Long before dawn Sunday, it was good to see a string of brilliant crab boat lights out beyond the south side of Sand Island, with a couple more vessels in the Ilwaco channel. Others were busy in the ocean off Seaview and Seaside.
The morning was frozen, clear and calm — far better than many “dump days.” Sunday marked a first chance to start making some money after two months stuck in port. Most crabbers wouldn’t have been to bed overnight before placing their first pots. Some squeeze in more dump runs before Wednesday morning, Feb. 1, when a nearly nonstop frenzy of harvest and delivery will commence and last for weeks.
Danger
With little or no sleep leading to exhaustion, the Dungeness fishery off Washington and Oregon is among the most dangerous jobs in the country. Winter weather and ocean conditions can be crazy. Fatalities are all too common, while crabbers barely bother mentioning all the back injuries, damaged fingers and a litany of other mishaps. Even so, there are plenty of local guys who don’t want it any other way. They see risk as the price of freedom.
Unlike the Bering Sea crab fisheries, TV hasn’t done much to glamorize our Dungeness crab fleet. Maybe that’s a good thing. While our crabbers deserve recognition, many wouldn’t appreciate their hard work and bruises being turned into somebody else’s entertainment.

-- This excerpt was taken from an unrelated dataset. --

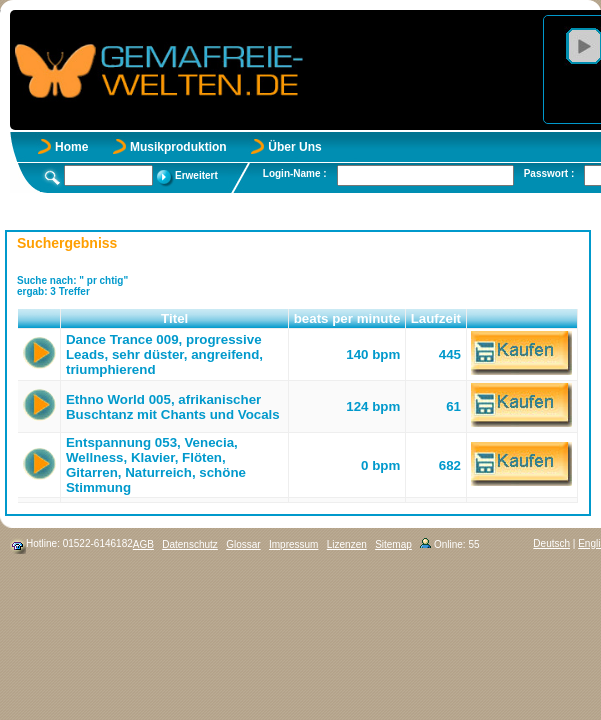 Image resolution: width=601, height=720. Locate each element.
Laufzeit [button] (436, 318)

All we who live in Pacific and Clatsop counties should, however, routinely honor the crabbers, fishermen and oystermen who make their homes here. Driving around, it’s easy to think that tourism and real estate are where all our money comes from. And those businesses are important. But seafood remains a key building block of our economy and character. Without the solid income produced by the genuine hard work of our seafood workforce, this could be a hollow place.
Expert observations
“Anytime the crab fleet has to suffer though Christmas without income, it is traumatic from a financial point of view, and especially hard on the crew members that really depend on crab for winter income,” industry leader Dale Beasley commented in the run-up to this long-delayed opening date.
“People are not choosing to get out of business, fishing is the only way of life they know or can honestly make a decent living locally,” he said. “It is the next generation of fishing families that are at significant risk of not getting into fishing that is of most concern today. In recent years, the Columbia River Crab Fishermen’s Association established a $3 million permit-purchasing loan fund for local fishermen, but we did not have one taker due to the significant economic strains on the local fleet. It already has excess debt, so much debt that taking on more was not realistic. Scary times ahead.”
Beasley cites several factors in the dwindling of local crabbing, and of commercial fishing in general.
• The price of getting into the crab fishery has gone up significantly. The price of permits, a capable vessel, and gear is now over $1.5 million. “Try that on for size when you are 30 or so and considering fishing for a life’s work as fishing opportunity is shrinking dramatically,” he said.
• “Too many regulations and loss of ecosystem function as our population increases are crowding out the next generation of local coastal family fishermen. Simple things like tire dust from a lot of cars on the roads is washing into our streams and rivers, killing even returning adult salmon before they can spawn.”
• “When the dams were built some hatcheries were not just built to save salmon from loss of spawning grounds, they were built to save salmon dependent jobs, as well. Legislators forget over time that mitigation for lost access to fish is necessary into perpetuity to maintain jobs lost to industrialization and population growth; our fishing fleet is suffering from this legislative forgetfulness.”
• “Today over 90% of the Dungeness crab fleet fishes in only 38 miles of Washington coast between Westport and the Columbia River, which is in significant conflict with the new emerging industrial sprawl that is attempting to take over the last remaining place to fish today. … Offshore wind is one of the last major storms on the horizon that will sink our fishing fleet.”
“Uncontrolled sea lion populations are exploding and dining on salmon returning to spawn. Avian predation is also out of control, eating outgoing salmon smolts. Dungeness crab is the only commercial species left to harvest that can supply necessary tonnage to maintain our local ports.”
Preserve the genuine
In ranch country, a famous expression used to ridicule people who pretend to know western ways without ever having bloodied a knuckle on a loading chute is “All hat and no cattle.” Here along the West Coast and in Puget Sound, a similar expression might be “All boast and no boat.” This can be said of too many communities that have lost their real connections to the ocean and its traditions. Sanitized, they trade on maritime themes without any actual substance.
Thanks to crabbers and other essential workers, our home is still as real as it gets. You can’t fake actual authenticity. We must do all we can to keep it this way.